Au cours de la deuxième étape, les scientifiques ont examiné des micro-échantillons provenant des zones affectées sur deux tableaux de Van Gogh, Vue d’Arles avec iris (1888) et Berges de la Seine (1887), tous deux exposés au Musée Van Gogh d’Amsterdam. L’examen de ces échantillons grâce à cette même technique de micro-analyse X a confirmé la réaction chimique de réduction du chrome de Cr VI à Cr III sur ces tableaux.
La profondeur à laquelle les rayons du soleil pénètrent dans la peinture et altèrent la couleur de ses pigments est comprise entre un et trois micromètres (un millième de millimètre), ce qui rend l’analyse de la couche d’altération d’autant plus difficile.

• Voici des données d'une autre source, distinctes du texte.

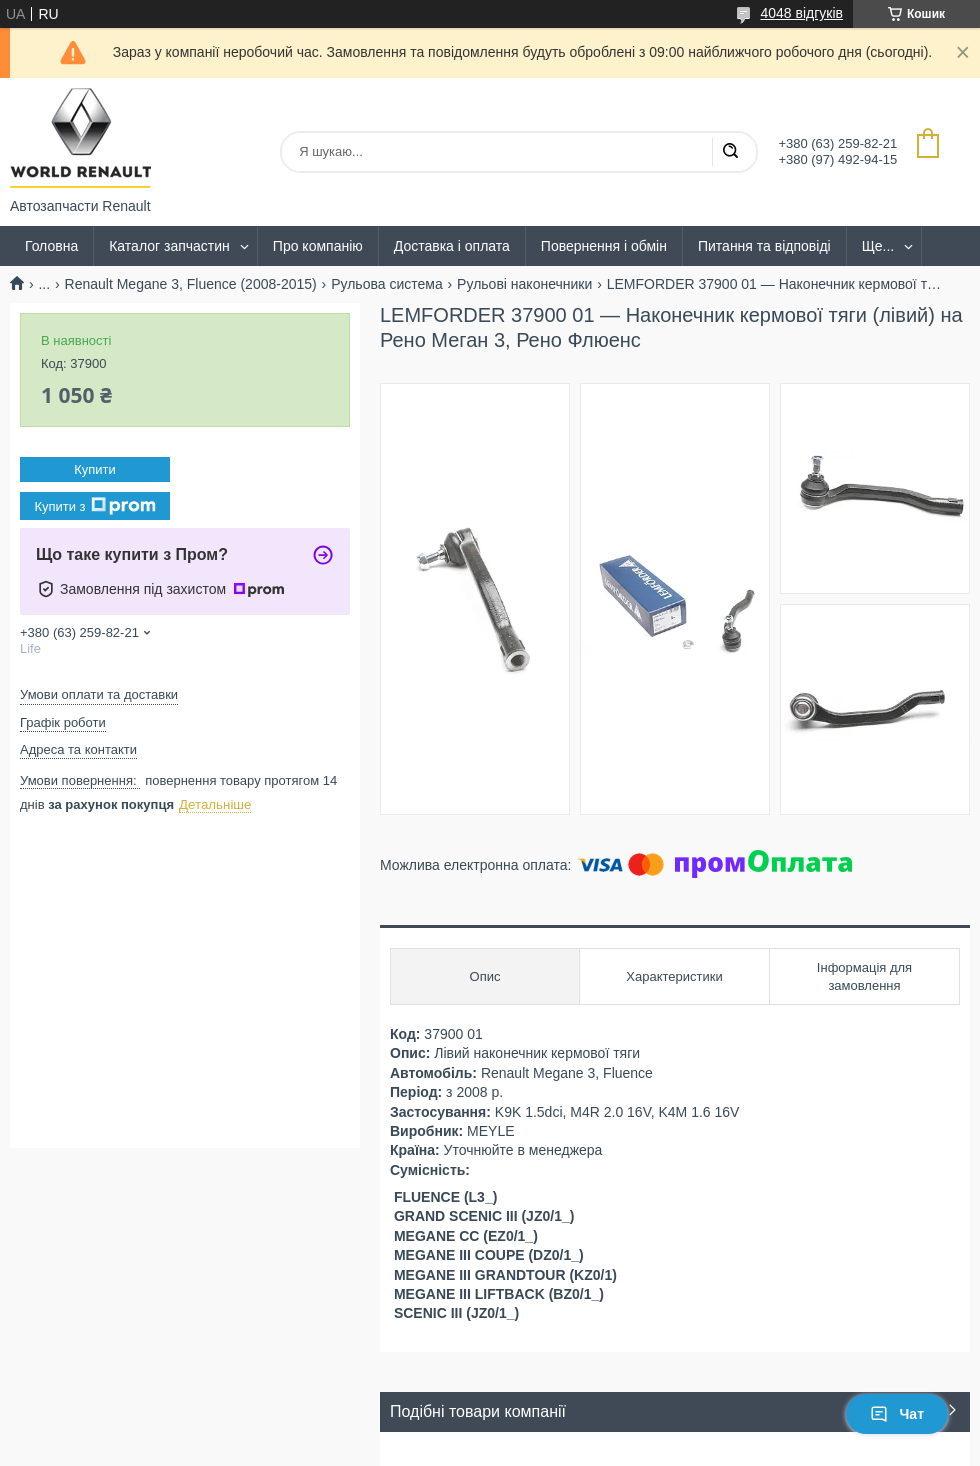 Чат (897, 1414)
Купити (95, 469)
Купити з (94, 506)
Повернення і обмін (604, 246)
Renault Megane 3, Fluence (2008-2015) (191, 284)
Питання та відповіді (764, 246)
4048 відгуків (801, 13)
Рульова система (387, 284)
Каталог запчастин (169, 246)
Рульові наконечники (524, 284)
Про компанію (318, 246)
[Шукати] (730, 152)
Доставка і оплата (452, 246)
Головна (51, 246) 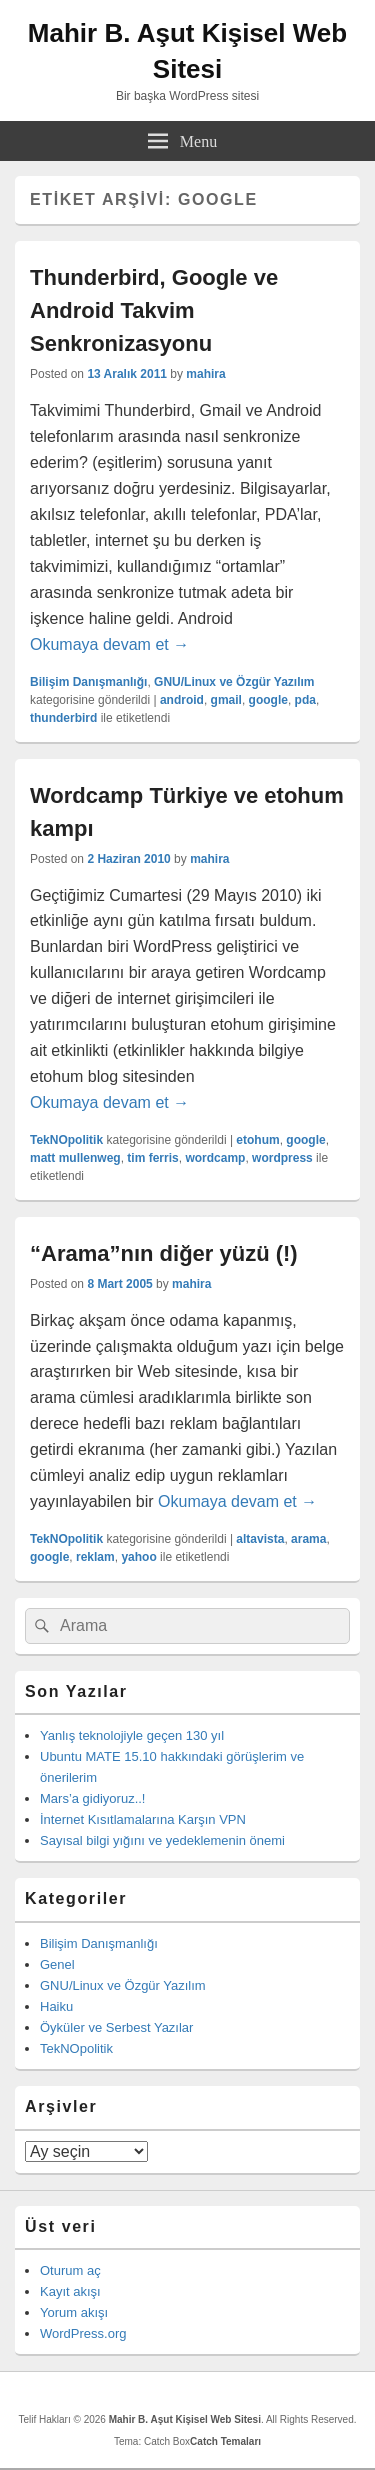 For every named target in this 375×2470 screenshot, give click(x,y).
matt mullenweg (75, 1158)
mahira (205, 374)
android (182, 700)
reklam (95, 1557)
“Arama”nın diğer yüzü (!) (164, 1253)
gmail (226, 700)
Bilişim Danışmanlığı (88, 682)
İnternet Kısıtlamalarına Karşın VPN (143, 1819)
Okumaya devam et (109, 644)
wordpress (282, 1158)
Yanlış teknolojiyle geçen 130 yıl (132, 1735)
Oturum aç (70, 2270)
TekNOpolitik (66, 1140)
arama (308, 1539)
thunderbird (63, 718)
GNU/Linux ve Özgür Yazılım (234, 682)
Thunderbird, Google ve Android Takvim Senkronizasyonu (154, 310)
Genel (57, 1964)
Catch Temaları (225, 2441)
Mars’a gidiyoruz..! (92, 1798)
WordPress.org (83, 2333)
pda (305, 700)
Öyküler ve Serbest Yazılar (116, 2027)
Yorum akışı (74, 2312)
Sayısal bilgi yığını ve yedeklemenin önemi (162, 1840)
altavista (260, 1539)
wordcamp (215, 1158)
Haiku (56, 2006)
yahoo (138, 1557)
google (268, 700)
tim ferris (152, 1158)
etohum (257, 1140)
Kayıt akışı (70, 2291) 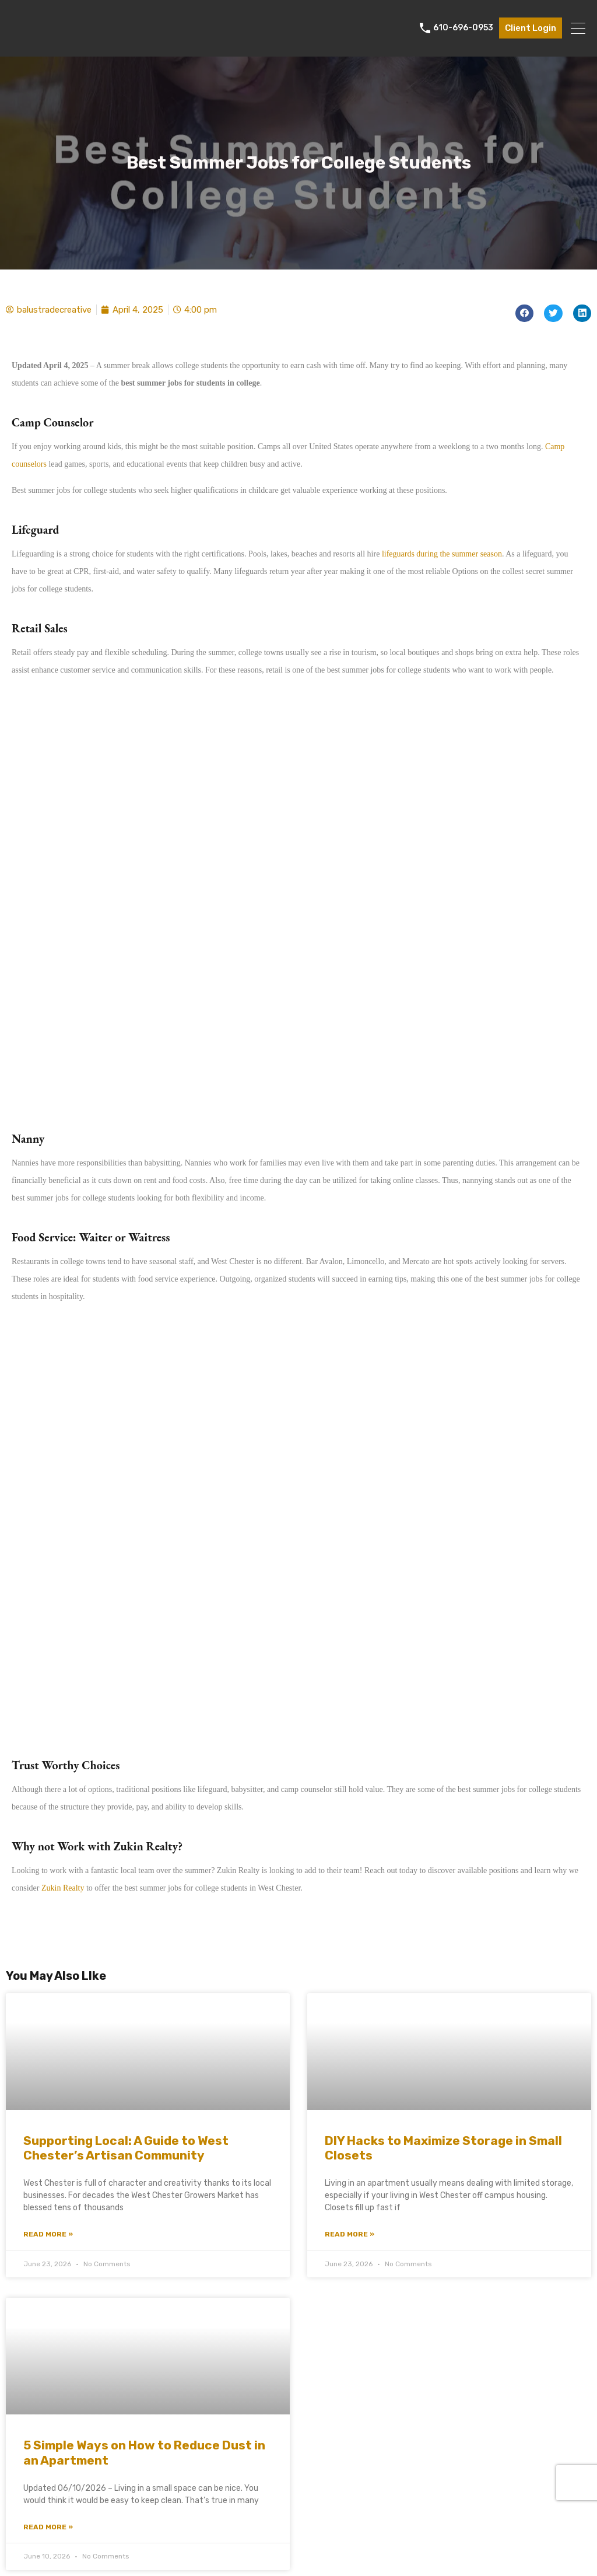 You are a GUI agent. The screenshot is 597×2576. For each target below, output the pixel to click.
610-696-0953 (463, 28)
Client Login (530, 28)
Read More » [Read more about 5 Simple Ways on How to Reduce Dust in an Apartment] (48, 2527)
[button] (524, 313)
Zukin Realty (63, 1888)
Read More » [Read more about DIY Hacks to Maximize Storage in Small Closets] (349, 2234)
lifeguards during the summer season (442, 554)
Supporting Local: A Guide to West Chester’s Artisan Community (126, 2147)
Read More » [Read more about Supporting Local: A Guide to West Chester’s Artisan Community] (48, 2234) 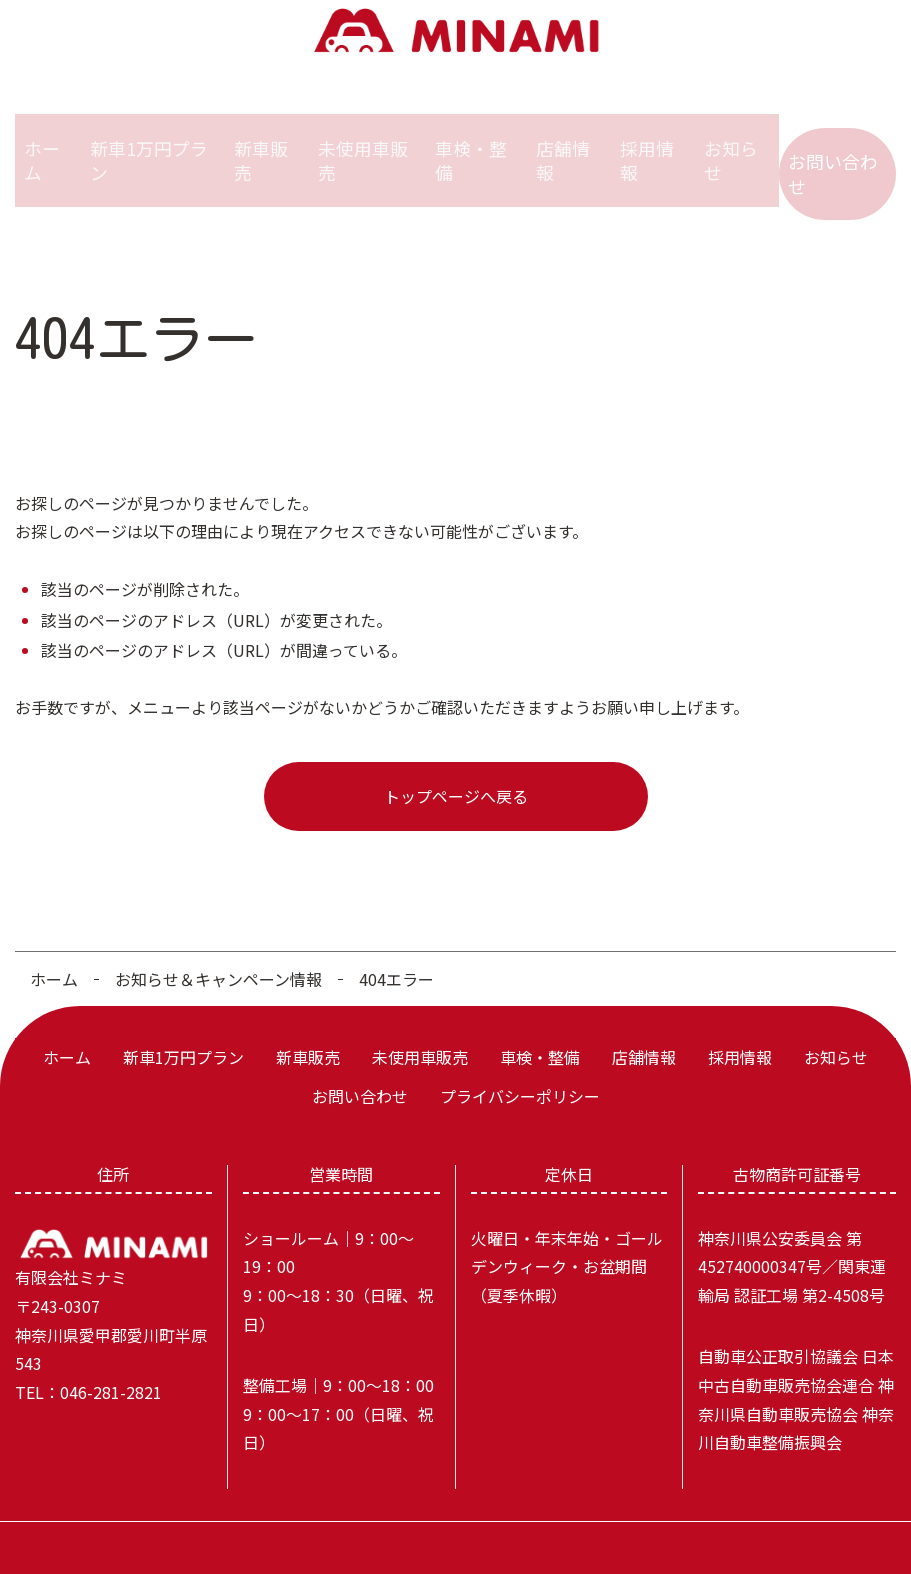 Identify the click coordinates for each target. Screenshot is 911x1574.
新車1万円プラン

Ce sont les rayons du Soleil qui en favorisant la réduction du chrome, concourent à transformer le jaune de chrome en pigments marron, modifiant alors la composition originale. Mais les rayons UV ne sont vraisemblablement pas les seuls à incriminer dans ce processus. Les scientifiques ne vont pas s’arrêter là : d’autres expériences sont d’ores et déjà programmées afin d’identifier très précisément les conditions qui favorisent la réduction de chrome et s’il existe un espoir de rendre aux pigments leur état original dans les tableaux déjà affectés par ce phénomène. Car si le rôle de la lumière est ici clairement identifié dans la réduction du chrome, les analyses par micro-spectroscopie X ont également montré que l’altération était particulièrement importante en présence de composés chimiques contenant du baryum et du soufre (présents dans la peinture blanche). Ceci laisse supposer que la technique de Van Gogh consistant à mélanger de la peinture blanche à son jaune pour le rendre encore plus lumineux pourrait être également à l’origine de l’assombrissement de sa peinture. Cette découverte pourrait permettre d’empêcher que la couleur jaune vif des tableaux les plus célèbres de Van Gogh ne soit recouverte d’une pellicule sombre et qu’elle ne perde de son éclat au fil du temps grâce à des précautions particulières de conservation et d’exposition des œuvres (notamment aux rayons UV).
Notes :
(1) CNR di Scienze e Tecnologie Molecolari CNR-ISTM (Pérouse, Italie), Universiteit van Antwerpen (Anvers, Belgique), Delft University of Technology (Delft, Pays-Bas), Centre de Recherche et de Restauration des Musées de France, (CNRS/Ministère de la culture et de la communication) (Paris, France), van Gogh Museum (Amsterdam, Pays-Bas), et European Synchrotron Radiation Facility ESRF (Grenoble, France).
(2) Réaction chimique impliquant un changement d’état d’odydation du chrome contenu dans le jaune de chrome, passant de Cr VI à Cr III.
Références :
L. Monico et al., Degradation Process of Lead Chromate in Paintings by Vincent van Gogh Studied by Means of Synchrotron X-ray Spectromicroscopy and Related Methods. 1. Artificially Aged Model Samples and 2. Original Paint Layer Samples, Analytical Chemistry xxx, 2011.